[Available data]

%%

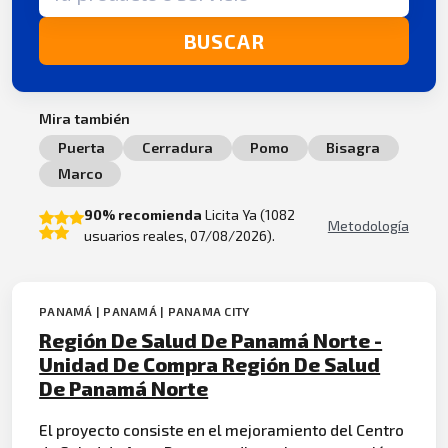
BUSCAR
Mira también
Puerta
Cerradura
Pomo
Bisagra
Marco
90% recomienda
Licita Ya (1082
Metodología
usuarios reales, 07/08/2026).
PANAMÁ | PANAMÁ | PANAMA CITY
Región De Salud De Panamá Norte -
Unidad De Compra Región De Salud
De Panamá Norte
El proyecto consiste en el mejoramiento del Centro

%%

Your answer should hold every record above, printed exactly and free of pictures.

BUSCAR
Mira también
Puerta
Cerradura
Pomo
Bisagra
Marco
90% recomienda
Licita Ya (1082
Metodología
usuarios reales, 07/08/2026).
PANAMÁ | PANAMÁ | PANAMA CITY
Región De Salud De Panamá Norte -
Unidad De Compra Región De Salud
De Panamá Norte
El proyecto consiste en el mejoramiento del Centro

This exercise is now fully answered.